WORK ITEM: The needed output is the run of lines below from the one containing "tin liên hệ" through the one containing "அகில இலங்கை மக்கள் காங்கிரஸை சேர்ந்த எம்.எச்.", copied exactly and free of pictures.

Start of SUPPLIED MATERIAL

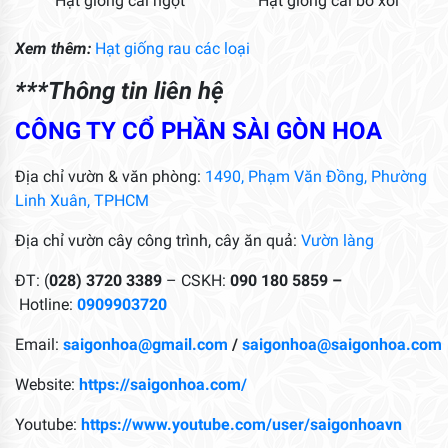
Hạt giống cải ngọt
Hạt giống cải bó xôi
Xem thêm:
Hạt giống rau các loại
***Thông tin liên hệ
CÔNG TY CỔ PHẦN SÀI GÒN HOA
Địa chỉ vườn & văn phòng:
1490, Phạm Văn Đồng, Phường
Linh Xuân, TPHCM
Địa chỉ vườn cây công trình, cây ăn quả:
Vườn làng
ĐT: (
028) 3720 3389
– CSKH:
090 180 5859 –
Hotline:
0909903720
Email:
saigonhoa@gmail.com
/
saigonhoa@saigonhoa.com
Website:
https://saigonhoa.com/
Youtube:
https://www.youtube.com/user/saigonhoavn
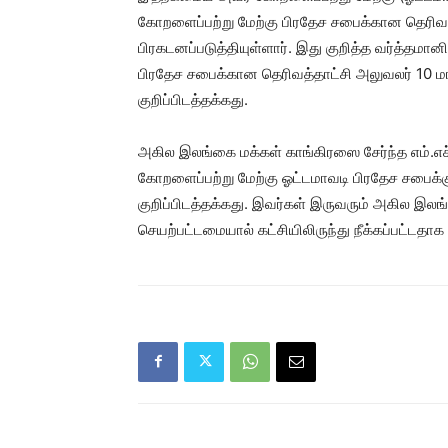
கோறளைப்பற்று மேற்கு பிரதேச சபைக்கான தெரிவத
பிரகடனப்படுத்தியுள்ளார். இது குறித்த வர்த்தமா
பிரதேச சபைக்கான தெரிவத்தாட்சி அலுவலர் 10 மாத
குறிப்பிடத்தக்கது.
அகில இலங்கை மக்கள் காங்கிரஸை சேர்ந்த எம்.எச்.
கோறளைப்பற்று மேற்கு ஓட்டமாவடி பிரதேச சபைக்கு 
குறிப்பிடத்தக்கது. இவர்கள் இருவரும் அகில இ
செயற்பட்டமையால் கட்சியிலிருந்து நீக்கப்பட்டதாக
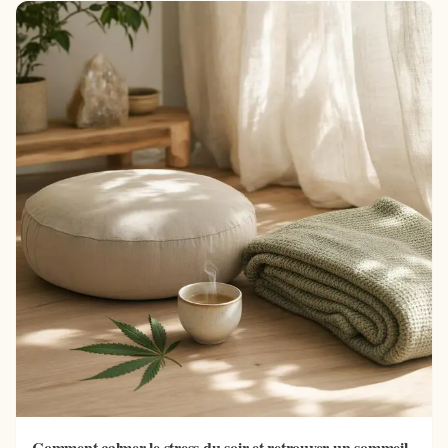
Comment calmer le stress du soir et retrouver un sommeil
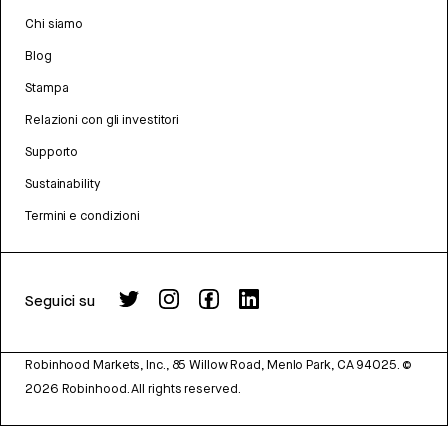
Chi siamo
Blog
Stampa
Relazioni con gli investitori
Supporto
Sustainability
Termini e condizioni
Seguici su
Robinhood Markets, Inc., 85 Willow Road, Menlo Park, CA 94025.
©
2026
Robinhood. All rights reserved.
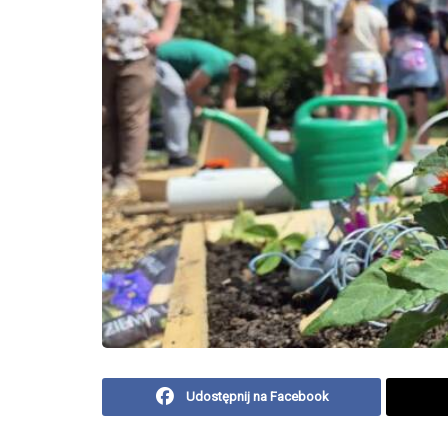
Udostępnij na Facebook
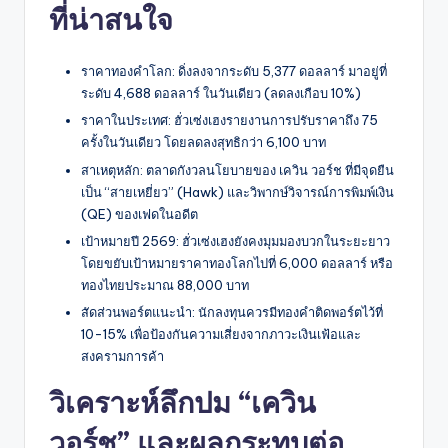
ที่น่าสนใจ
ราคาทองคำโลก: ดิ่งลงจากระดับ 5,377 ดอลลาร์ มาอยู่ที่
ระดับ 4,688 ดอลลาร์ ในวันเดียว (ลดลงเกือบ 10%)
ราคาในประเทศ: ฮั่วเซ่งเฮงรายงานการปรับราคาถึง 75
ครั้งในวันเดียว โดยลดลงสุทธิกว่า 6,100 บาท
สาเหตุหลัก: ตลาดกังวลนโยบายของ เควิน วอร์ช ที่มีจุดยืน
เป็น “สายเหยี่ยว” (Hawk) และวิพากษ์วิจารณ์การพิมพ์เงิน
(QE) ของเฟดในอดีต
เป้าหมายปี 2569: ฮั่วเซ่งเฮงยังคงมุมมองบวกในระยะยาว
โดยขยับเป้าหมายราคาทองโลกไปที่ 6,000 ดอลลาร์ หรือ
ทองไทยประมาณ 88,000 บาท
สัดส่วนพอร์ตแนะนำ: นักลงทุนควรมีทองคำติดพอร์ตไว้ที่
10-15% เพื่อป้องกันความเสี่ยงจากภาวะเงินเฟ้อและ
สงครามการค้า
วิเคราะห์ลึกปม “เควิน
วอร์ช” และผลกระทบต่อ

End of SUPPLIED MATERIAL

RESULT OF THIS TASK:
***Thông tin liên hệ
CÔNG TY CỔ PHẦN SÀI GÒN HOA
Địa chỉ vườn & văn phòng:
1490, Phạm Văn Đồng, Phường
Linh Xuân, TPHCM
Địa chỉ vườn cây công trình, cây ăn quả:
Vườn làng
ĐT: (
028) 3720 3389
– CSKH:
090 180 5859 –
Hotline:
0909903720
Email:
saigonhoa@gmail.com
/
saigonhoa@saigonhoa.com
Website:
https://saigonhoa.com/
Youtube:
https://www.youtube.com/user/saigonhoavn
கோறளைப்பற்று மேற்கு பிரதேச சபைக்கான தெரிவத
பிரகடனப்படுத்தியுள்ளார். இது குறித்த வர்த்தமா
பிரதேச சபைக்கான தெரிவத்தாட்சி அலுவலர் 10 மாத
குறிப்பிடத்தக்கது.
அகில இலங்கை மக்கள் காங்கிரஸை சேர்ந்த எம்.எச்.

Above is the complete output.